The informatics community has been studying new ways to provide Electronic Health Records (EHRs)-based decision support for a long time, and this issue also focuses on human factors that impact the implementation and utilization of these systems, a key next step in personalized medicine. Embi (see page 718) describes how clinicians and administrators utilize these systems for documentation, Singh (see page 727) focuses on how primary care clinicians manage EHR-based test results, and Holup (see page 787) studies EHR utilization in residential care facilities. Deutsch (see page 700) describes best practices in documenting transgender status in EHRs, and Lee (see page 778) proposes a method to predict complications in interventional cardiology using electronic data. Three articles address the issue of EHR costs: Lussier (see page 708) presents a critical appraisal of the costs involved in transitioning to ICD-10-CM, which is currently underway in a large number of institutions in the USA and highly motivated by government-specified EHR meaningful use criteria. Bassi (see page 792) reviews the literature on the economic impact of EHR systems, and Driessen (see page 743) models return on investment for an EHR system implemented in Malawi. Bass (see page 736) describes how information technology fills information needs of house staff, and Wu (see page 766) discusses unintended consequences of communication systems in five teaching hospitals. Informatics systems are also taking important steps towards direct use by patients: Veinot (see page 758) and Li (see page 704) present user-requirements for an informatics intervention addressing sexual health and alert patients about privacy policies of health social network sites, respectively.
This issue displays a board array of informatics research and applications. We present high-level experiences in implementing EHR and decision support systems all the way to personalized models that use molecular information. As the articles in this issue exemplify, extending the scope of informatics and developing new ways to conceptualize health and disease requires exploration of deeper levels of disease taxonomies. This is similar to studying trees at a new level. While many can recognize the beauty in trees, whether tall or short, there is an entirely different beauty that is revealed when one start studying the leaves. Imagine we were just recognizing the beauty and variance in leaves for the first time, after being so familiar with trees. We would learn that the study of leaves can help us identify much of what the tree should look like, and the many different ways in which leaves differ from the tree trunk.

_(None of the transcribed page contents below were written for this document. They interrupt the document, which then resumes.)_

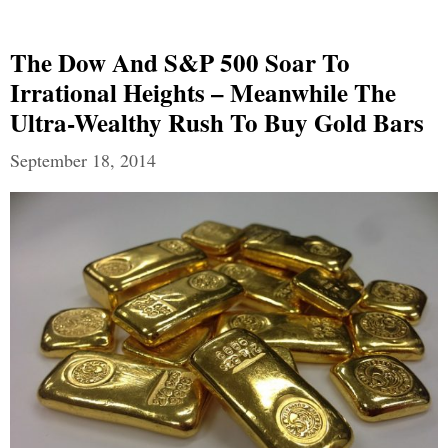
The Dow And S&P 500 Soar To
Irrational Heights – Meanwhile The
Ultra-Wealthy Rush To Buy Gold Bars
September 18, 2014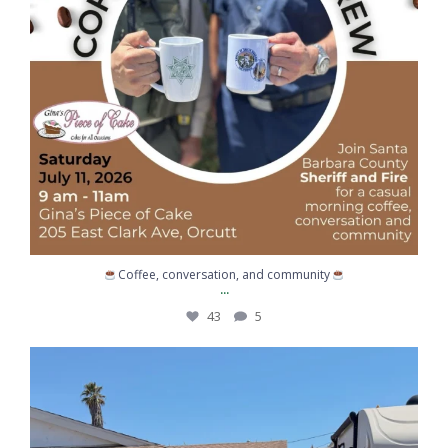
Coffee, conversation, and community
...
43
5
When life gives you lemons… call for backup.
...
363
6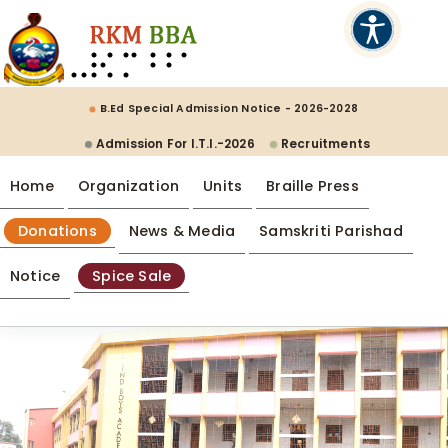
B.Ed Special Admission Notice - 2026-2028
Admission For I.T.I.-2026
Recruitments
Home
Organization
Units
Braille Press
Donations
News & Media
Samskriti Parishad
Notice
Spice Sale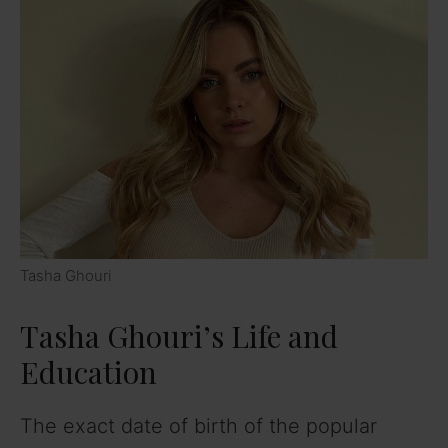
Tasha Ghouri
Tasha Ghouri’s Life and
Education
The exact date of birth of the popular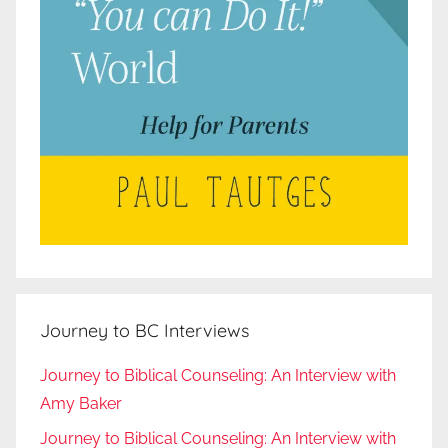
Journey to BC Interviews
Journey to Biblical Counseling: An Interview with
Amy Baker
Journey to Biblical Counseling: An Interview with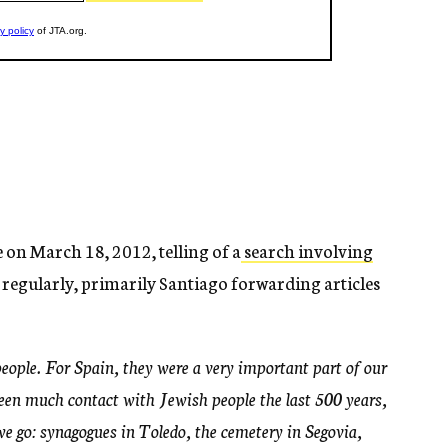
on March 18, 2012, telling of a
search involving
 regularly, primarily Santiago forwarding articles
people. For Spain, they were a very important part of our
been much contact with Jewish people the last 500 years,
e go: synagogues in Toledo, the cemetery in Segovia,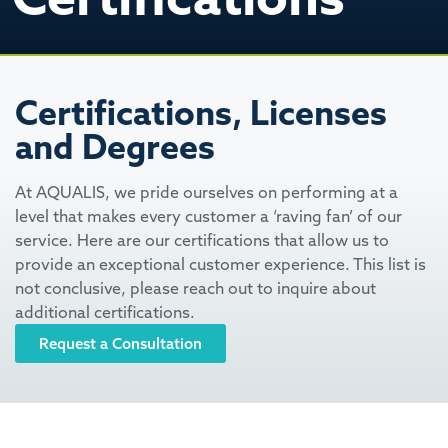
Certifications, Licenses
and Degrees
At AQUALIS, we pride ourselves on performing at a
level that makes every customer a ‘raving fan’ of our
service. Here are our certifications that allow us to
provide an exceptional customer experience. This list is
not conclusive, please reach out to inquire about
additional certifications.
Request a Consultation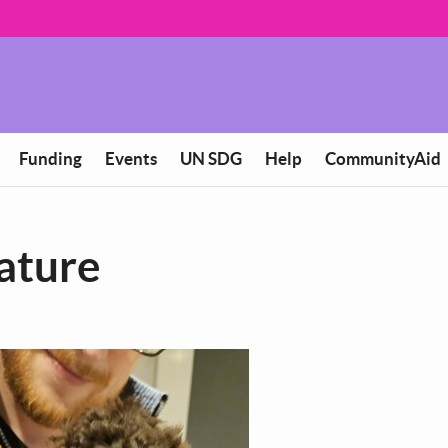
Funding
Events
UN SDG
Help
CommunityAid
eature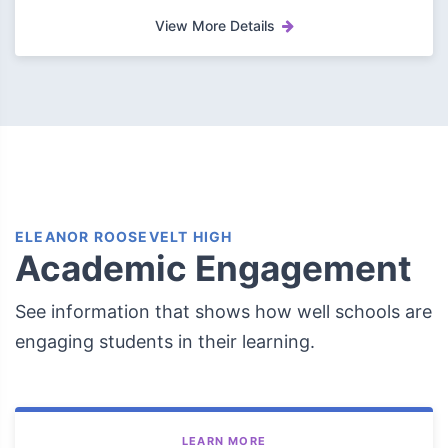
View More Details
ELEANOR ROOSEVELT HIGH
Academic Engagement
See information that shows how well schools are
engaging students in their learning.
LEARN MORE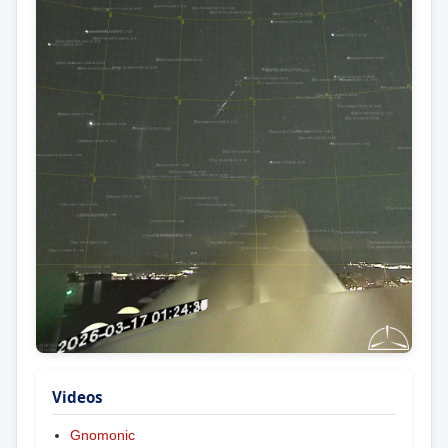
Videos
Gnomonic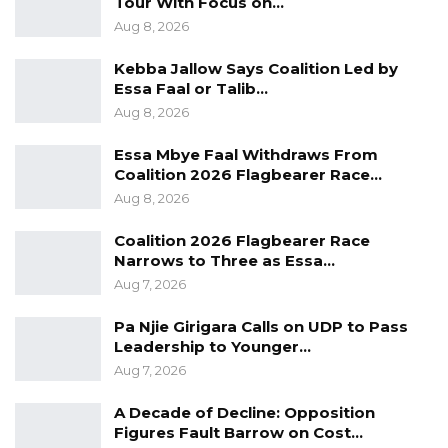
Tour With Focus on…
have stepped up nationwide tours, media
Aug 8, 2026
appearances, and public statements, seeking
Kebba Jallow Says Coalition Led by
to shape the narrative ahead of the vote.
Essa Faal or Talib…
Aug 8, 2026
Essa Mbye Faal Withdraws From
Coalition 2026 Flagbearer Race…
Aug 8, 2026
Coalition 2026 Flagbearer Race
Narrows to Three as Essa…
Aug 7, 2026
Pa Njie Girigara Calls on UDP to Pass
Leadership to Younger…
Aug 7, 2026
A Decade of Decline: Opposition
Figures Fault Barrow on Cost…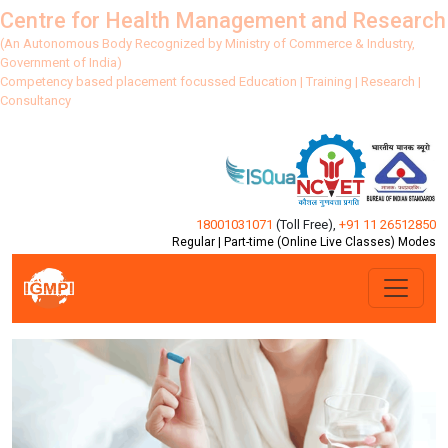
Centre for Health Management and Research
(An Autonomous Body Recognized by Ministry of Commerce & Industry,
Government of India)
Competency based placement focussed Education | Training | Research |
Consultancy
18001031071
(Toll Free)
,
+91 11 26512850
Regular | Part-time (Online Live Classes) Modes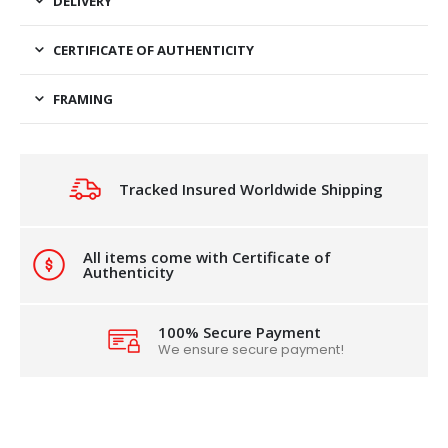
DELIVERY
CERTIFICATE OF AUTHENTICITY
FRAMING
Tracked Insured Worldwide Shipping
All items come with Certificate of
Authenticity
100% Secure Payment
We ensure secure payment!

Perhaps it is this same sort of beauty we should be searching for in personalized medicine. ICD-9, ICD-10, and other taxonomies will continue to form a strong structure for the organization of health and disease concepts. But only by seeing and learning from the variance in patients and across their conditions and afflictions we will be able to design and implement new personalized systems to keep these patients healthy. This new perspective will enable us to see, understand, appreciate, and treat each patient in his or her own individual way.
Competing interests None.
Provenance and peer review Commissioned; internally peer reviewed.